-- WORK TO COMPLETE --
Word for word, retype the lines from the one containing "itself is not" to the one containing "to impact air" below, keeping both end lines and dropping the pictures.

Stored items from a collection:
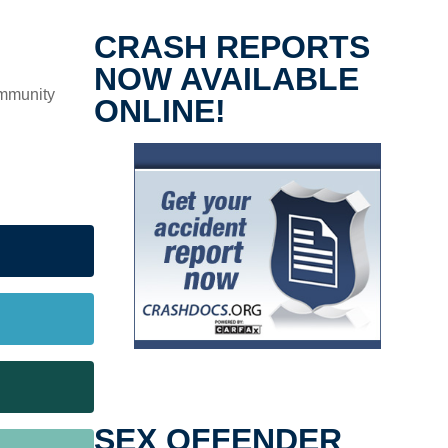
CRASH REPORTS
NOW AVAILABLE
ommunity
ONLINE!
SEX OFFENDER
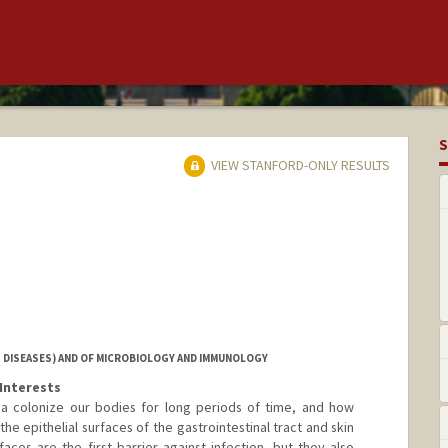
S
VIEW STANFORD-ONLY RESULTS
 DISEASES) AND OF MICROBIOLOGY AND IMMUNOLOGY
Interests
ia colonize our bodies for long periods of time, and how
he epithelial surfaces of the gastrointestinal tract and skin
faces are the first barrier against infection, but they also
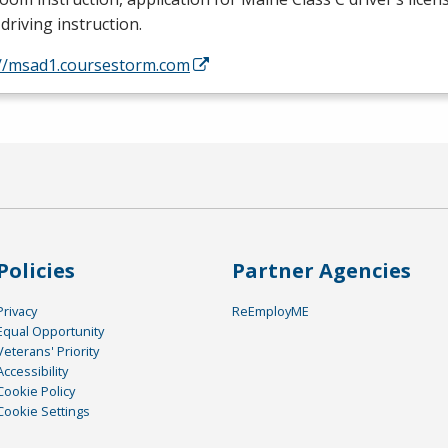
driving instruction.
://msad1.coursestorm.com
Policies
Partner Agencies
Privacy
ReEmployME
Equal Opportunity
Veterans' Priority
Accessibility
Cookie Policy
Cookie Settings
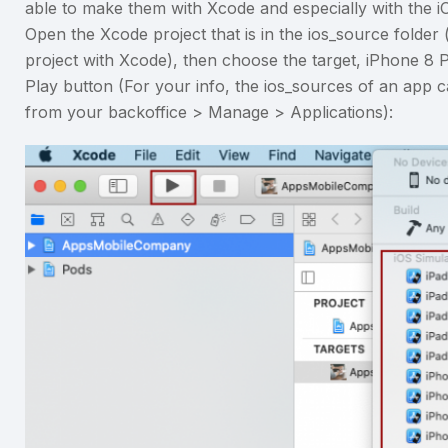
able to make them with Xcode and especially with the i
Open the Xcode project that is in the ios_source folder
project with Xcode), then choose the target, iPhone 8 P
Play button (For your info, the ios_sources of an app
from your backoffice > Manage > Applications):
---
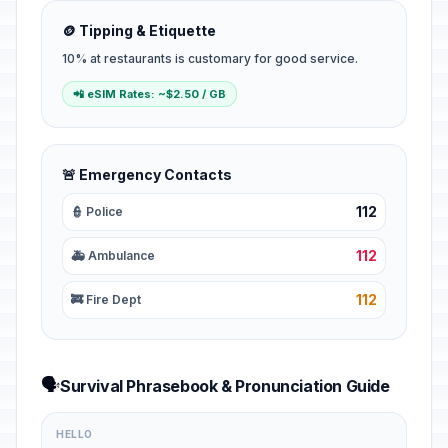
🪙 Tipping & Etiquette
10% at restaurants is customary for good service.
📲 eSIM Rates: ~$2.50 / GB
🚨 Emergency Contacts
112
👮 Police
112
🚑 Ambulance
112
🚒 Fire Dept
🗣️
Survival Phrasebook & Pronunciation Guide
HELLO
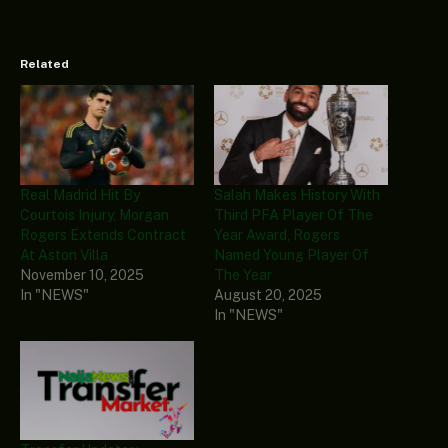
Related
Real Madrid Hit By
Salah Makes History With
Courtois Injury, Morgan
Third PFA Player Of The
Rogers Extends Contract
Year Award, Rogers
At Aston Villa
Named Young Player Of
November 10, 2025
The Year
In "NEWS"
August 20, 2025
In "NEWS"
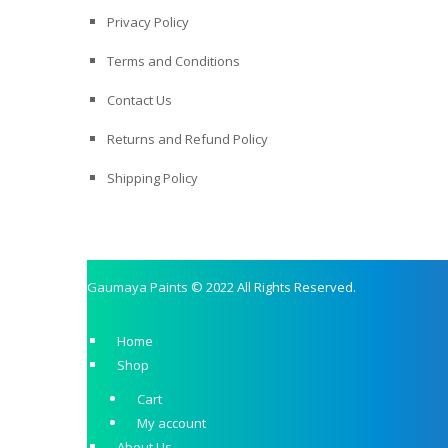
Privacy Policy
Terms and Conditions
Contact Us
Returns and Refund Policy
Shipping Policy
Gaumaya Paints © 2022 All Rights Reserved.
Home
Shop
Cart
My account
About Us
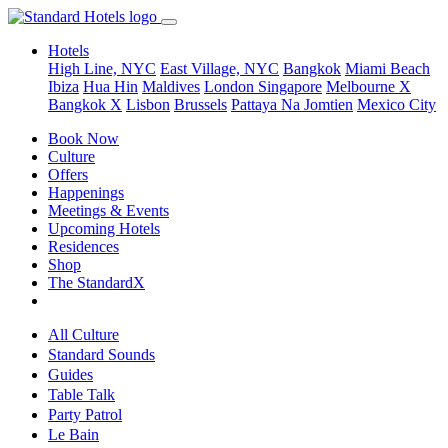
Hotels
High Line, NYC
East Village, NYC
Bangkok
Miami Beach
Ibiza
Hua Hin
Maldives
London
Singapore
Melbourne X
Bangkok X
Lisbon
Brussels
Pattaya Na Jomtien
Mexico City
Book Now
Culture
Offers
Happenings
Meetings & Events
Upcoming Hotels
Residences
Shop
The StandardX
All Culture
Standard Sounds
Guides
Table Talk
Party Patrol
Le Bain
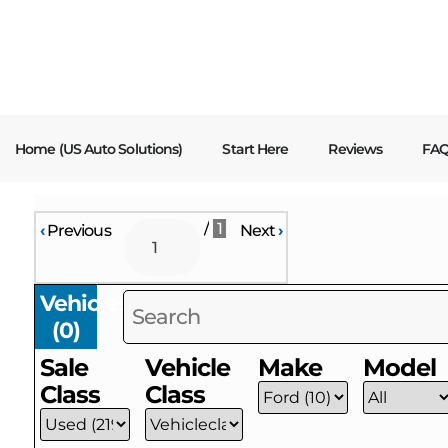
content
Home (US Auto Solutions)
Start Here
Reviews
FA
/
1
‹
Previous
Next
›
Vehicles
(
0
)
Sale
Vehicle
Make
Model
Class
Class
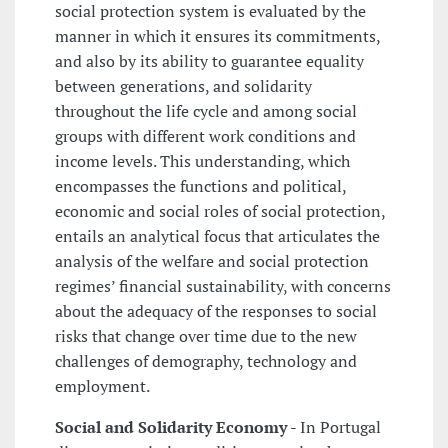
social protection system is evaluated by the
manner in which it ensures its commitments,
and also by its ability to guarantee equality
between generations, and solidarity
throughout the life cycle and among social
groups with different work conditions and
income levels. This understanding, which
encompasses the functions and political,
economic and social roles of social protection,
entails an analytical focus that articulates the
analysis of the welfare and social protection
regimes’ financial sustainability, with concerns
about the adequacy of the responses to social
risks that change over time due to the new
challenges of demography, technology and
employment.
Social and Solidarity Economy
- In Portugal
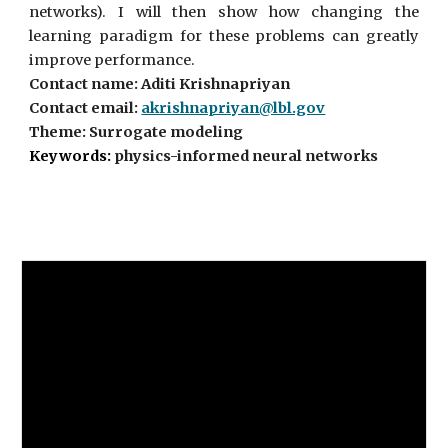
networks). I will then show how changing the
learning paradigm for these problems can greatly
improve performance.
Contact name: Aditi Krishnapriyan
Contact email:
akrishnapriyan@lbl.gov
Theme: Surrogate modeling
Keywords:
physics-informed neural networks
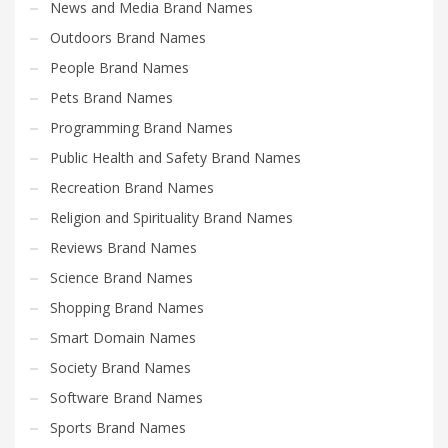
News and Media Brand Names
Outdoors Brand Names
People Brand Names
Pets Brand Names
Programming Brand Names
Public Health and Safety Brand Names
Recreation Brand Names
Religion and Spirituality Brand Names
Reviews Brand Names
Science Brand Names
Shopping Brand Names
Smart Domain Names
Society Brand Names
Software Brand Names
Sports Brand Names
...
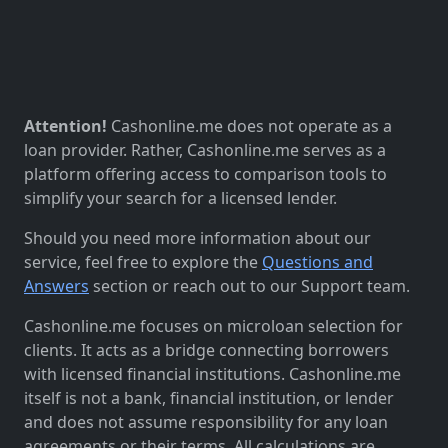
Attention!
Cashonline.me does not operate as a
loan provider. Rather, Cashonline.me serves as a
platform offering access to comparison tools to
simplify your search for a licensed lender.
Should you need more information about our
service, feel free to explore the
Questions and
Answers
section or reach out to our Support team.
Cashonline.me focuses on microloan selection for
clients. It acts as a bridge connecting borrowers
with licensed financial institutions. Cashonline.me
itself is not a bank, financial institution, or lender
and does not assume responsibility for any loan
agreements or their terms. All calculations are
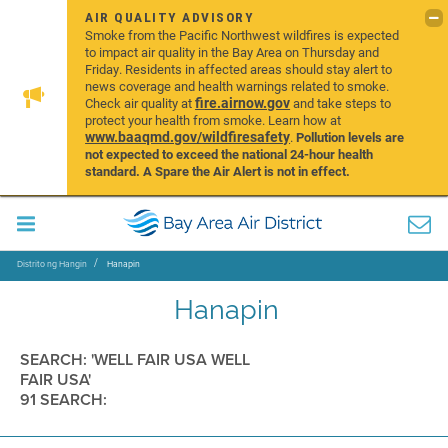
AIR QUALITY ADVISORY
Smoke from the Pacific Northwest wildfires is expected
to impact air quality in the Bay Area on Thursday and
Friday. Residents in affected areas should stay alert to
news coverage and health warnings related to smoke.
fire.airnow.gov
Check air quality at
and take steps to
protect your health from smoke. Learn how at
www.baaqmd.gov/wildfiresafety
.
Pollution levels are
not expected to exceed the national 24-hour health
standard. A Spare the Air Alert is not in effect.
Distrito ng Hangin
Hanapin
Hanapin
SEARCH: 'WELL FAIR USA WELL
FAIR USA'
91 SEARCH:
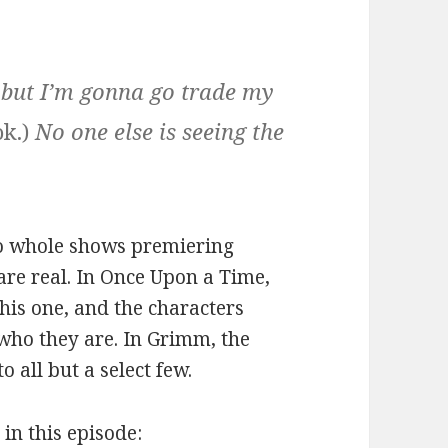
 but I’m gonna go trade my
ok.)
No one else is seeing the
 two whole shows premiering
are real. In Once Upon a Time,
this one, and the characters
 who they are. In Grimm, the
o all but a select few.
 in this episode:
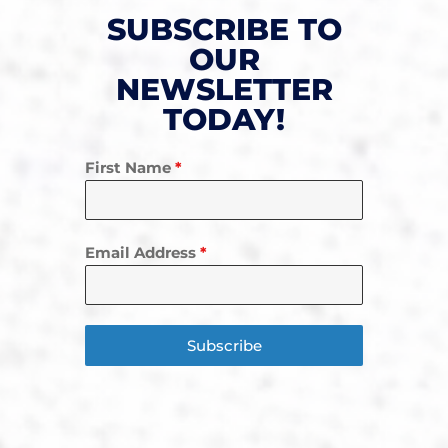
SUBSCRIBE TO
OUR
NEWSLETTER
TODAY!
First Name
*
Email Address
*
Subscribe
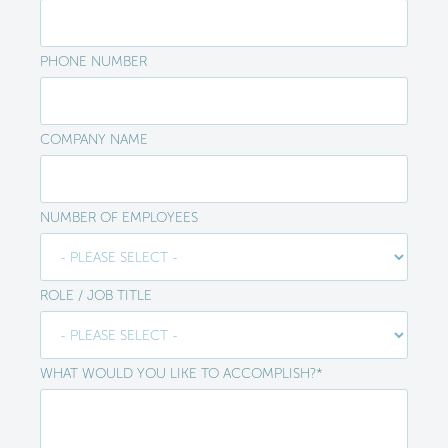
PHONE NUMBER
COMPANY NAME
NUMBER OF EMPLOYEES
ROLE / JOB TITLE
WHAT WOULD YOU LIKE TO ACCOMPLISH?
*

-- SOLUTION TO THE PROBLEM --
itself is not a bank, financial institution, or lender
and does not assume responsibility for any loan
agreements or their terms. All calculations are
AIR QUALITY ADVISORY
Smoke from the Pacific Northwest wildfires is expected
to impact air quality in the Bay Area on Thursday and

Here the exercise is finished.